* Work instructions
Retype, without changes or pictures, only the lines that begin at the one containing "Напомнить пароль" and end at the last line of the records that follow.

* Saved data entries
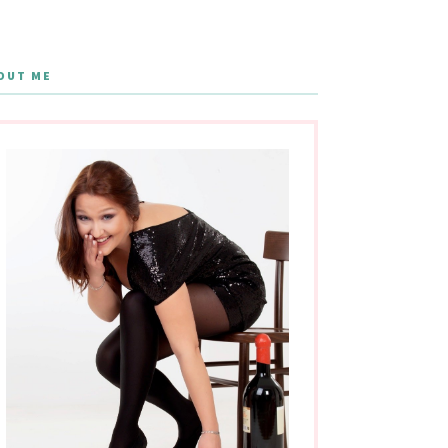
OUT ME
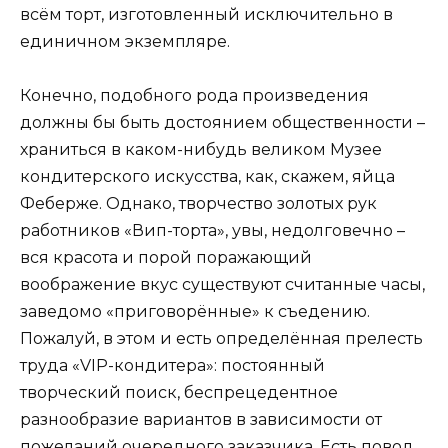
всём торт, изготовленный исключительно в
единичном экземпляре.
Конечно, подобного рода произведения
должны бы быть достоянием общественности –
храниться в каком-нибудь великом Музее
кондитерского искусства, как, скажем, яйца
Феберже. Однако, творчество золотых рук
работников «Вип-торта», увы, недолговечно –
вся красота и порой поражающий
воображение вкус существуют считанные часы,
заведомо «приговорённые» к съедению.
Пожалуй, в этом и есть определённая прелесть
труда «VIP-кондитера»: постоянный
творческий поиск, беспрецедентное
разнообразие вариантов в зависимости от
пожеланий очередного заказчика. Есть повод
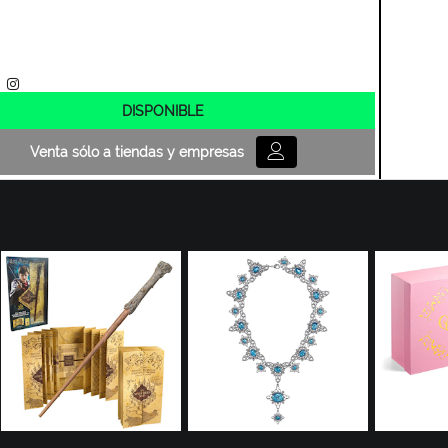
DISPONIBLE
Venta sólo a tiendas y empresas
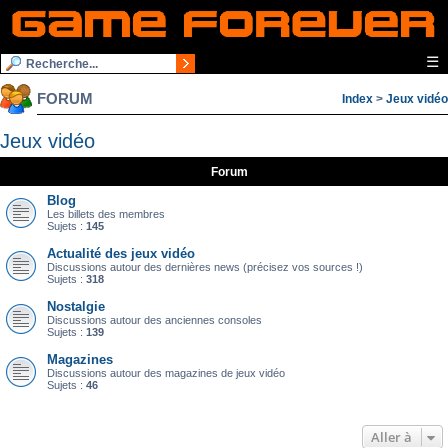
☰
FORUM
Index
>
Jeux vidéo
Jeux vidéo
Forum
Blog
Les billets des membres
Sujets :
145
Actualité des jeux vidéo
Discussions autour des dernières news (précisez vos sources !)
Sujets :
318
Nostalgie
Discussions autour des anciennes consoles
Sujets :
139
Magazines
Discussions autour des magazines de jeux vidéo
Sujets :
46
Aller à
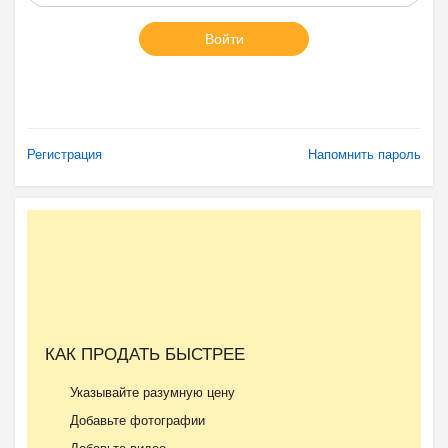
Войти
Регистрация
Напомнить пароль
КАК ПРОДАТЬ БЫСТРЕЕ
Указывайте разумную цену
Добавьте фотографии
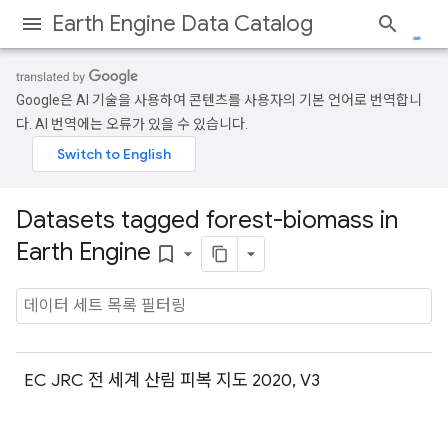
Earth Engine Data Catalog
Google은 AI 기술을 사용하여 콘텐츠를 사용자의 기본 언어로 번역합니
다. AI 번역에는 오류가 있을 수 있습니다.
Datasets tagged forest-biomass in
Earth Engine
bookmark_border
EC JRC 전 세계 산림 피복 지도 2020, V3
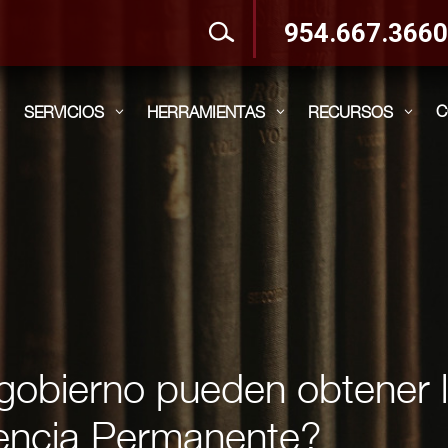
954.667.366
C
SERVICIOS
HERRAMIENTAS
RECURSOS
3
3
3
3
gobierno pueden obtener lo
encia Permanente?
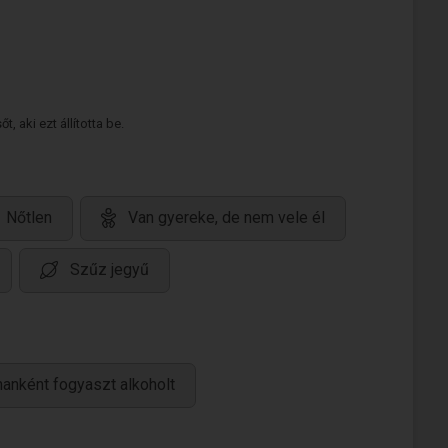
 aki ezt állította be.
Nőtlen
Van gyereke, de nem vele él
Szűz jegyű
anként fogyaszt alkoholt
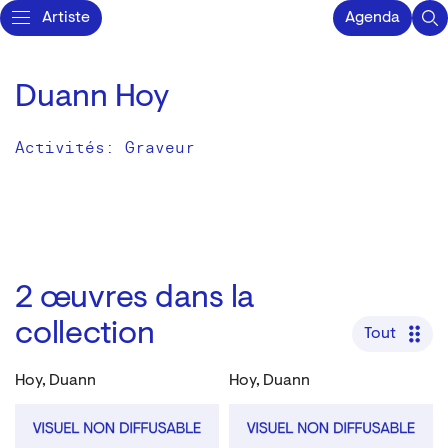
Artiste
Agenda
Duann Hoy
Activités:
Graveur
2
œuvres dans la
collection
Tout
Hoy, Duann
Hoy, Duann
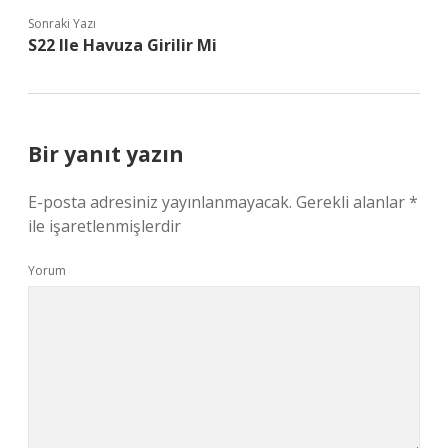
Sonraki Yazı
S22 Ile Havuza Girilir Mi
Bir yanıt yazın
E-posta adresiniz yayınlanmayacak.
Gerekli alanlar
*
ile işaretlenmişlerdir
Yorum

* Written answer
Напомнить пароль
КАК ПРОДАТЬ БЫСТРЕЕ
Указывайте разумную цену
Добавьте фотографии
Earth Engine Data Catalog
Google은 AI 기술을 사용하여 콘텐츠를 사용자의 기본 언어로 번역합니
다. AI 번역에는 오류가 있을 수 있습니다.
Datasets tagged forest-biomass in
Earth Engine
bookmark_border
EC JRC 전 세계 산림 피복 지도 2020, V3
954.667.366
C
SERVICIOS
HERRAMIENTAS
RECURSOS
3
3
3
3
gobierno pueden obtener lo
encia Permanente?
 aki ezt állította be.
Nőtlen
Van gyereke, de nem vele él
Szűz jegyű
anként fogyaszt alkoholt
Artiste
Agenda
Duann Hoy
Activités:
Graveur
2
œuvres dans la
collection
Tout
Hoy, Duann
Hoy, Duann
Sonraki Yazı
S22 Ile Havuza Girilir Mi
Bir yanıt yazın
E-posta adresiniz yayınlanmayacak.
Gerekli alanlar
*
ile işaretlenmişlerdir
Yorum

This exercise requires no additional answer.